State v. Hartfield

Decision Date04 March 1981
Citation624 P.2d 588,290 Or. 583
PartiesSTATE of Oregon, Plaintiff-Respondent, v. Charles Eugene HARTFIELD, Defendant-Petitioner. CA 14132; SC 27019. . *
CourtOregon Supreme Court

Judy Danelle Snyder, Portland, argued the cause and filed the briefs for defendant-petitioner.

Thomas Denney, Asst. Atty. Gen., Salem, argued the cause for plaintiff-respondent. On the brief were James A. Redden, Atty. Gen., Walter L. Barrie, Sol. Gen., and Christian W. Van Dyke, Asst. Atty. Gen., Salem.

LENT, Justice.

There are two issues. The first is whether, after a witness has testified on direct examination by the state, the defendant is entitled to hear an existing tape recording of that witness's testimony given in the grand jury proceedings that led to the return of the indictment upon which trial is held. We hold the defendant is so entitled. The second issue is whether one may be found guilty of the crime of burglary when, outside of business hours, he enters a retail store intending to commit arson of the store owner's property, but the entry was invited by the manager of the store, to whom the owner had entrusted regulation of entry to the premises. We hold that one may be found guilty.

FACTS

On May 11, 1978, fire engulfed a Kinney Shoe Store in North Portland. Investigation led to one Richard Losh who had been hospitalized shortly after the fire for burns to his arms and upper body. Losh later negotiated a guilty plea to second degree arson, testified before the grand jury leading to the indictment of defendant, and subsequently testified as the state's chief witness at defendant's trial.

Prior to commencement of the trial defendant attempted to depose Losh, but Losh declined. Defendant also sought disclosure of the grand jury testimony of Losh and production of the prosecutor's records of the investigation of the fire. The prosecutor supplied certain records, but omitted written reports by investigators of conversations and interviews with Losh and refused to disclose tape recordings of Losh's grand jury testimony.

At trial Losh testified that he and defendant gained entry to the Kinney Shoe Store by means of a key given to defendant by the store manager for the purpose of setting fire to the business to destroy inventory and records prior to an upcoming audit. Losh related that he had used money given to him by defendant to purchase gas cans and gasoline which served as the incinerant to start the fire, that he and defendant had set the fire and that he received $200 for his participation in the arson.
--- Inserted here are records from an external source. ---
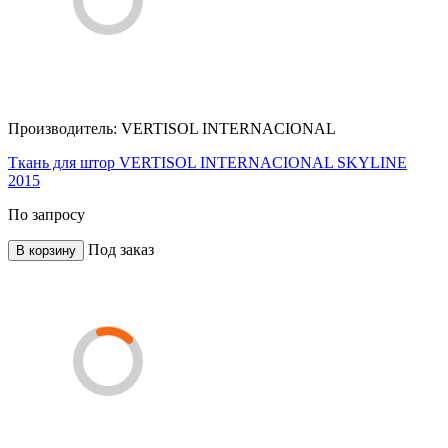
Производитель:
VERTISOL INTERNACIONAL
Ткань для штор VERTISOL INTERNACIONAL SKYLINE
2015
По запросу
Под заказ
В корзину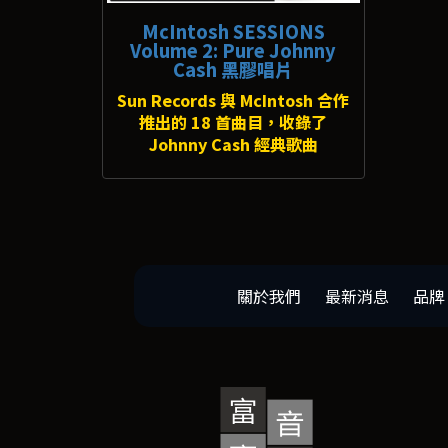
McIntosh SESSIONS
Volume 2: Pure Johnny
Cash 黑膠唱片
Sun Records 與 McIntosh 合作
推出的 18 首曲目，收錄了
Johnny Cash 經典歌曲
關於我們
最新消息
品牌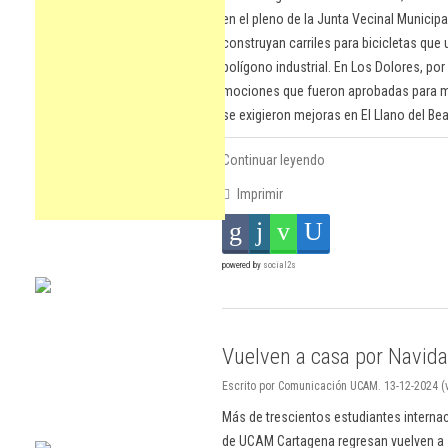
en el pleno de la Junta Vecinal Municipa
construyan carriles para bicicletas que
polígono industrial. En Los Dolores, por
mociones que fueron aprobadas para mej
se exigieron mejoras en El Llano del Beal
Continuar leyendo
Imprimir
powered by
social2s
Vuelven a casa por Navid
Escrito por Comunicación UCAM. 13-12-2024 (v
Más de trescientos estudiantes interna
de UCAM Cartagena regresan vuelven a s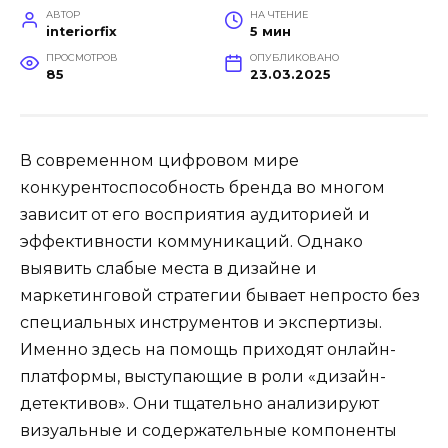
АВТОР
НА ЧТЕНИЕ
interiorfix
5 мин
ПРОСМОТРОВ
ОПУБЛИКОВАНО
85
23.03.2025
В современном цифровом мире
конкурентоспособность бренда во многом
зависит от его восприятия аудиторией и
эффективности коммуникаций. Однако
выявить слабые места в дизайне и
маркетинговой стратегии бывает непросто без
специальных инструментов и экспертизы.
Именно здесь на помощь приходят онлайн-
платформы, выступающие в роли «дизайн-
детективов». Они тщательно анализируют
визуальные и содержательные компоненты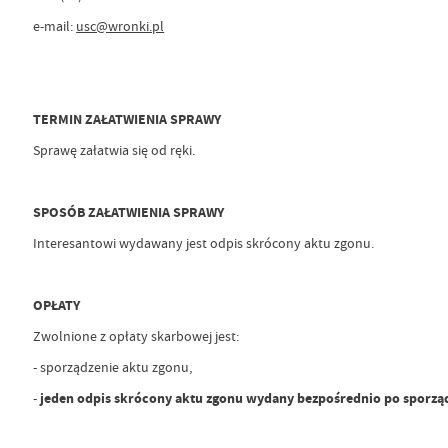
e-mail:
usc@wronki.pl
TERMIN ZAŁATWIENIA SPRAWY
Sprawę załatwia się od ręki.
SPOSÓB ZAŁATWIENIA SPRAWY
Interesantowi wydawany jest odpis skrócony aktu zgonu.
OPŁATY
Zwolnione z opłaty skarbowej jest:
- sporządzenie aktu zgonu,
-
jeden odpis skrócony aktu zgonu wydany bezpośrednio po sporząd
The trial judge, after Losh had testified, ordered disclosure of the written reports of investigatorial interviews with Losh and gave defendant the weekend to peruse the reports and prepare for cross examination but refused defendant's request for production of the tapes of Losh's testimony before the grand jury.

Defendant was convicted of arson in the first degree, arson in the second degree and burglary in the second degree. 1 The Court of Appeals affirmed the convictions. State v. Hartfield, 45 Or.App. 639, 609 P.2d 390 (1980).

I. Production of Grand Jury Tapes

The state contends that the trial court did not err in refusing to permit inspection of the tape of Losh's testimony. The argument made in support of that contention rests upon ORS 135.855(1)(c), which provides:

"(1) The following material and information shall not be subject to discovery under ORS 135.805 to 135.873:

" * * *.

"(c) Transcripts, recordings, or memoranda of testimony of witnesses before the grand jury, except transcripts or recordings of statements made by the defendant."

The state claims that this statute reflects a long established policy that maintains the secrecy of grand jury proceedings and cites State ex rel. Johnson v. Roth, 276 Or. 883, 557 P.2d 230 (1976), as authority for that claim. In a sense, Roth may be read as so describing ORS 135.855(1)(c), but we believe a closer analysis reveals the true place of ORS 135.855(1)(c) in the statutory scheme.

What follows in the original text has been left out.